There are baggage limits, and abiding by them can save you lots of money, time and effort. If you are packing for a family trip or an extensive getaway, chances are there’s a colossal amount of things to bring along.

An oversized suitcase will most definitely cost you excess fees at the counter. With that, what’s the largest size for checked-in luggage? Read on as we walk you through all the size regulations for checked bags. 

From the maximum dimensions allowed to the ideal types of containers, no stones will be left unturned. So sit up and take notice! Believe us, you wouldn’t want to miss out on this guide.

Size Limits For Checked Luggage

Generally, a luggage piece must not exceed 62 linear inches. Size allowance plays a crucial role in determining whether or not your baggage makes it onto the aircraft.

It ensures that every passenger shares the same amount of space in the cargo hold, and ramp agents have an easier time handling bags. Most airlines set this limit in consideration of baggage handlers, who are likely to get injured while doing their jobs.

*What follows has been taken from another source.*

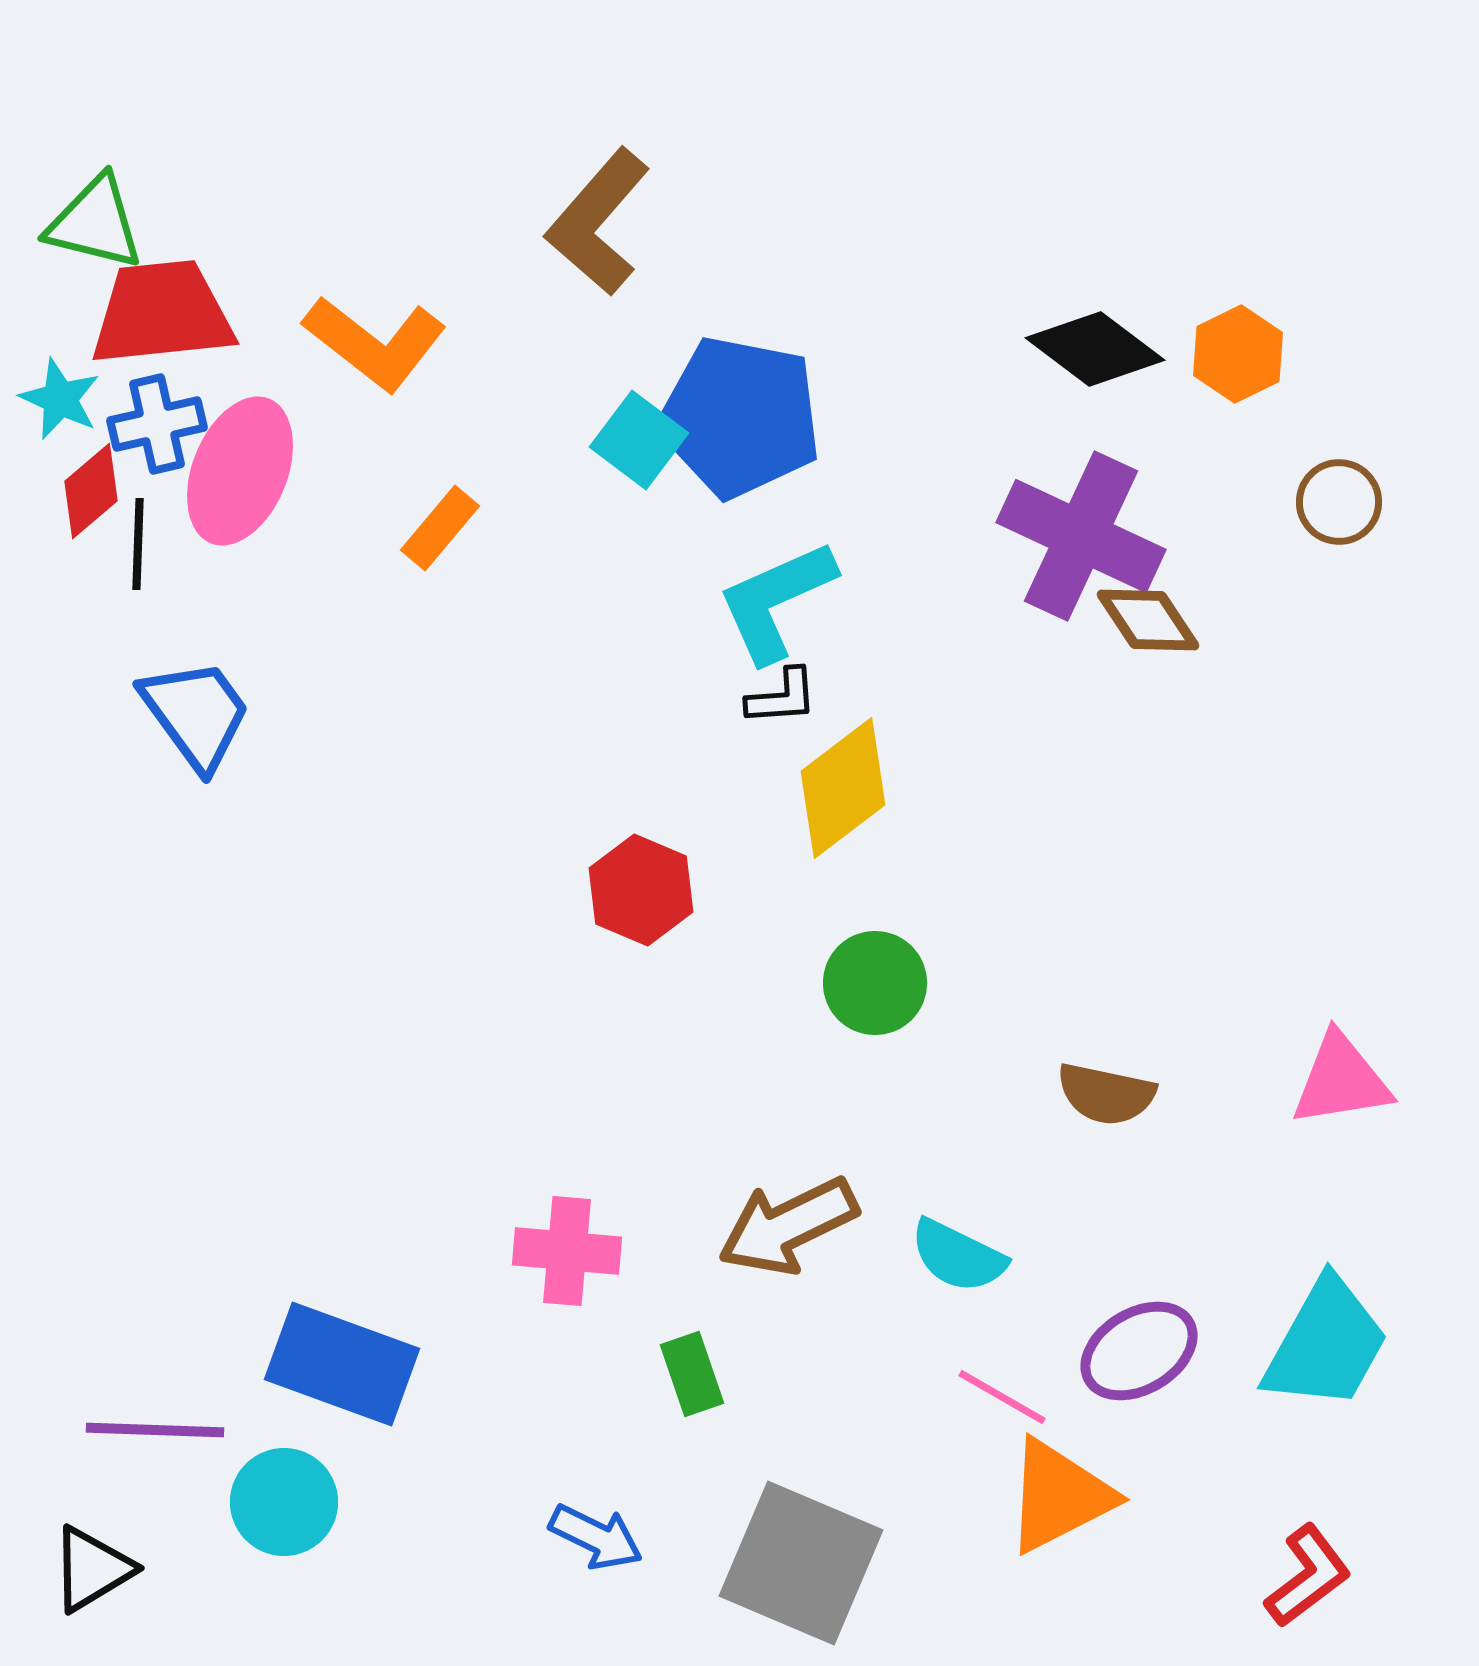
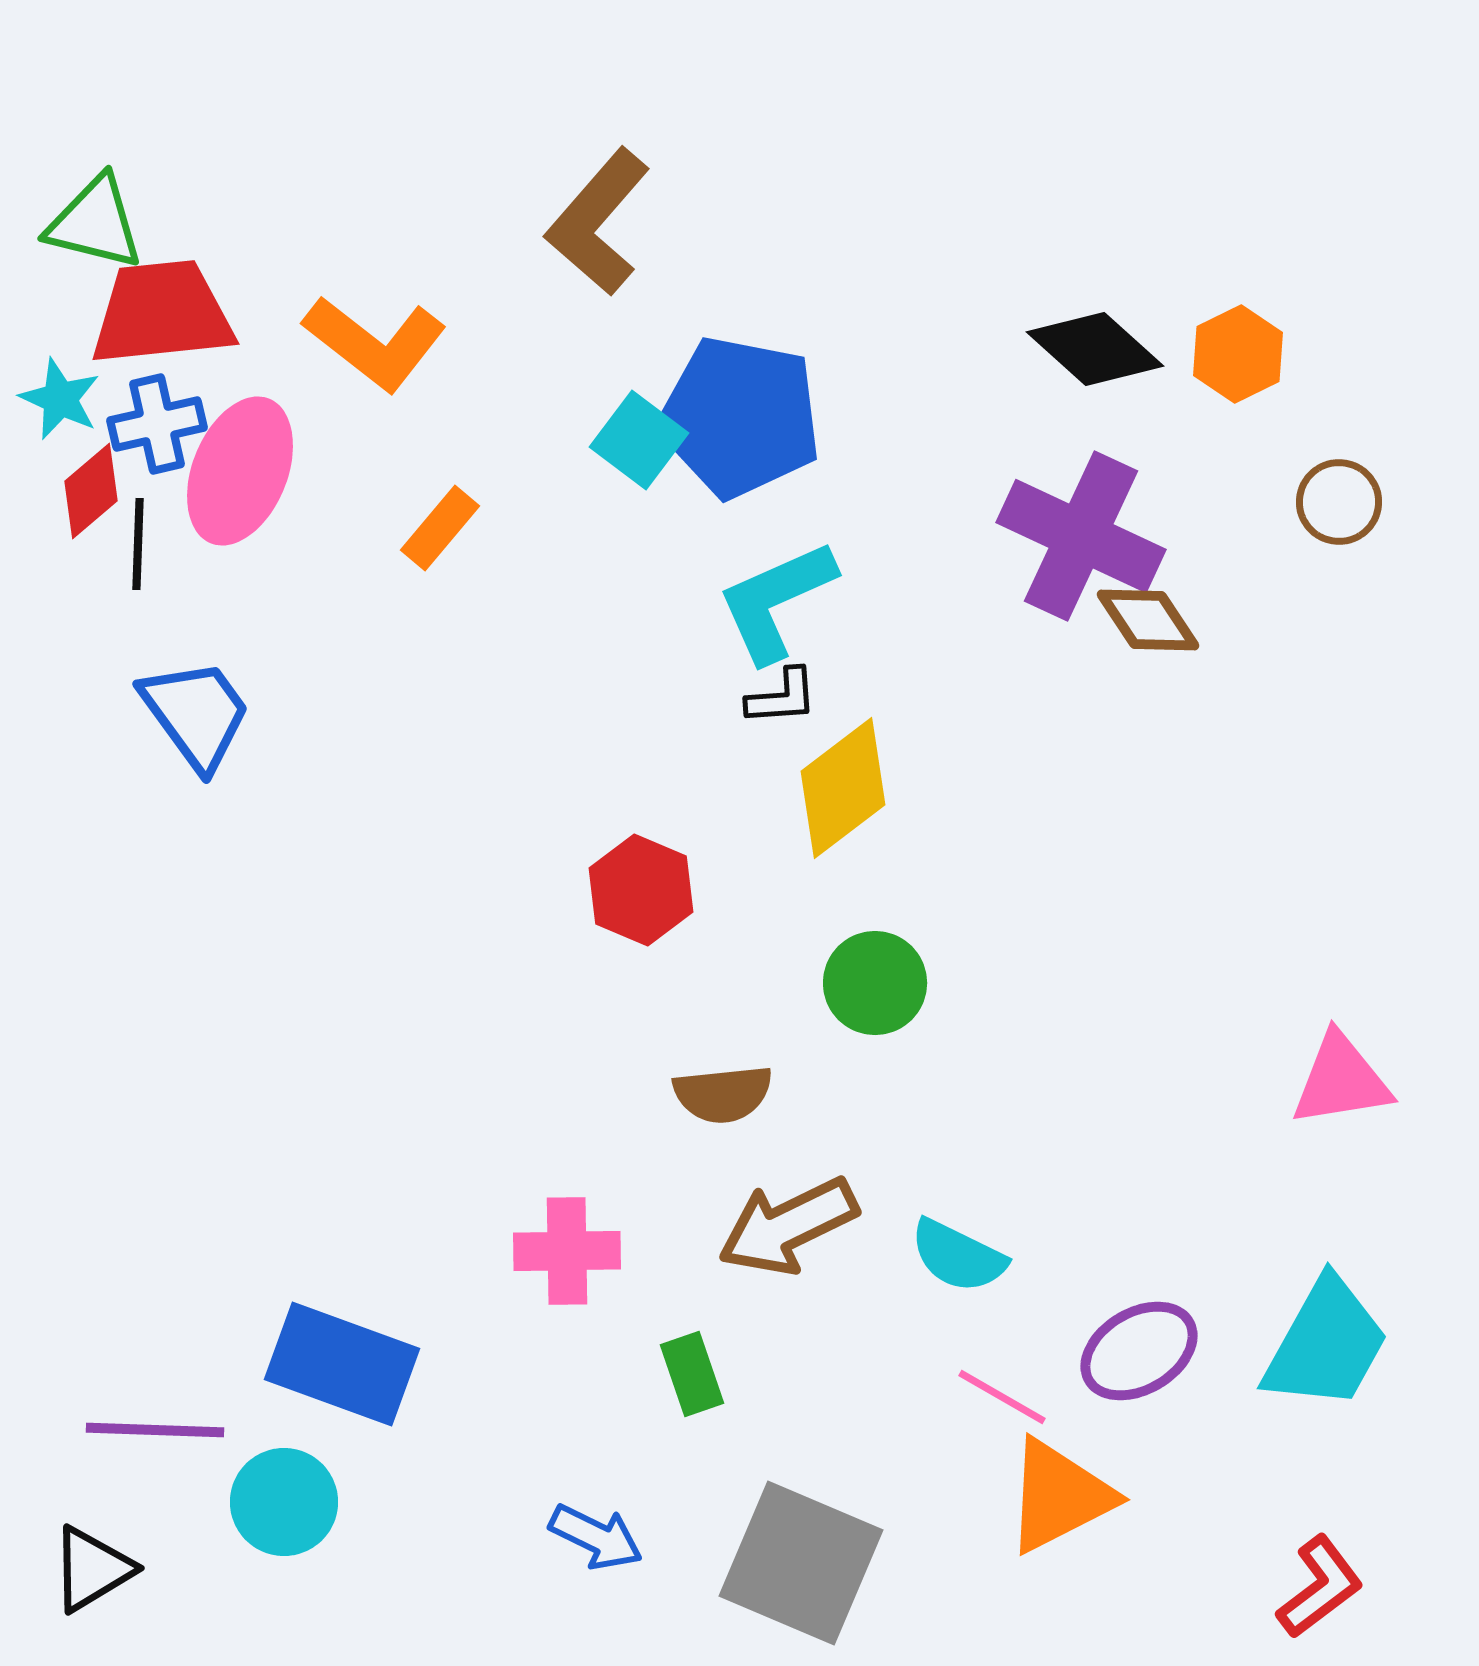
black diamond: rotated 5 degrees clockwise
brown semicircle: moved 383 px left; rotated 18 degrees counterclockwise
pink cross: rotated 6 degrees counterclockwise
red L-shape: moved 12 px right, 11 px down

The rule, however, doesn’t apply to odd-sized baggage (bikes, fishing gear, kayaks, surfboards, etc.). The good news is that you can still go to a regular check-in desk for this type of luggage, and they will place a label on it and designate an odd-size counter for you. After an X-ray scan, you are good to go. 

Fun fact: Not many airlines charge extra fees for odd-sized items. Be sure to have a look at related information and inform your airline beforehand for a cost-effective flight.

Many might be familiar with the concept of weight and size restrictions. You put the baggage on a scale and measurement. If it exceeds a permitted number, you pay an extra amount of fee. It’s that simple!

Size Limits For Checked Luggage

All on board! Your hefty luggage is also on its way. Photo by Goh Rhy Yan on Unsplash

1. How Airlines Measure Your Baggage

Airport workers use linear dimensions to decide whether your bag is legitimate. Clerks will use a measuring tape to gauge any luggage's height, width and length. They then calculate the sum total of each measurement and get linear inches.

For instance, if your checked bag is 35 inches in height, 30 inches in width and 17 inches long, its size will be determined as follows: 35 + 30 + 17 = 82 linear inches.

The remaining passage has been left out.